JGB845: ‘Between the time that you left the Titanic and the time morning dawned did you see any icebergs?’

‘No, sir; but I know that they were there.’

JGB846: ‘You knew they were there?’

‘Yes; sir.’

JGB847: ‘Any growlers?’

‘I saw nothing; but I heard the water on the ice as soon as the lights went out on the ship.’

JGB848: ‘That water, you think, was on the ice, after the boat went down? That is, you could hear something?’

‘Yes, sir.’

JGB849: ‘In that vicinity?’

‘A little while after the ship’s lights went out and the cries subsided, then I found out that we were near the ice.’

JGB850: ‘You could hear it?’


JGB851: ‘Does your statement also cover the field ice?’

‘Yes; it covers all the ice, sir. I heard the water rumbling or breaking on the ice. Then I knew that there was a lot of ice about; but I could not see it from the boat.’

As the sun came up, Captain Rostron saw the extent of the ice at Titanic’s wreck site, from the rescue ship Carpathia:

25501: (The Attorney-General.) ‘In the morning, when it was full daylight, did you see many icebergs?

‘Yes, I sent a Junior Officer to the top of the wheelhouse, and told him to count the icebergs 150 to 200 feet high; I sampled out one or two and told him to count the icebergs of about that size. He counted 25 large ones, 150 to 200 feet high, and stopped counting the smaller ones; there were dozens and dozens all over the place; and about two or three miles from the position of the Titanic’s wreckage we saw a huge ice- field extending as far as we could see, N.W. to S.E.

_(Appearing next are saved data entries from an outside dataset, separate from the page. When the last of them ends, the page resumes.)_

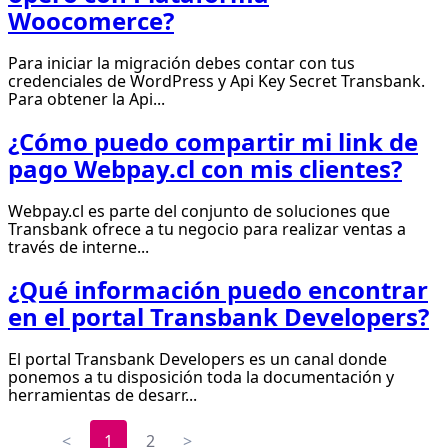
Woocomerce?
Para iniciar la migración debes contar con tus
credenciales de WordPress y Api Key Secret Transbank.
Para obtener la Api...
¿Cómo puedo compartir mi link de
pago Webpay.cl con mis clientes?
Webpay.cl es parte del conjunto de soluciones que
Transbank ofrece a tu negocio para realizar ventas a
través de interne...
¿Qué información puedo encontrar
en el portal Transbank Developers?
El portal Transbank Developers es un canal donde
ponemos a tu disposición toda la documentación y
herramientas de desarr...
<
1
2
>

25502: ‘About two to three miles from the Titanic’s wreckage?


Years later, Rostron told his friend Captain Barr of the Cunarder Caronia:

‘When day broke, and I saw the ice I had steamed through during the night, I shuddered, and could only think that some other Hand than mine was on that helm during the night.’

In fact, only a few minutes’ more steaming time and Titanic would have run into the eastern edge of this 28-mile long impenetrable barrier of field ice, which the nearby Californian had reached, about ten miles to the northward. We know from Walter Lord’s 1957 interview with Californian’s Third Officer, Charles Groves, that after coming to an emergency stop, Californian’s Captain, Stanley Lord, then ordered a Quartermaster to bring up some coal. This he proceeded to throw over the side, onto the surrounding field ice, to see how thick it was. Satisfied that it was too thick to run through, Captain Lord decided to wait there until daylight. Had Titanic also made it to the edge of this enormous icefield, she would almost certainly not have sunk; and even if she had, it would have been possible to evacuate all Titanic’s passengers onto this thick, flat ice, possibly even using the ship’s gangways to disembark her passengers. Although this sounds improbable, in 1885 the crew of a ship called the Bayard survived for three days on an ice floe before being rescued, after their ship struck an iceberg en route to Canada and sank.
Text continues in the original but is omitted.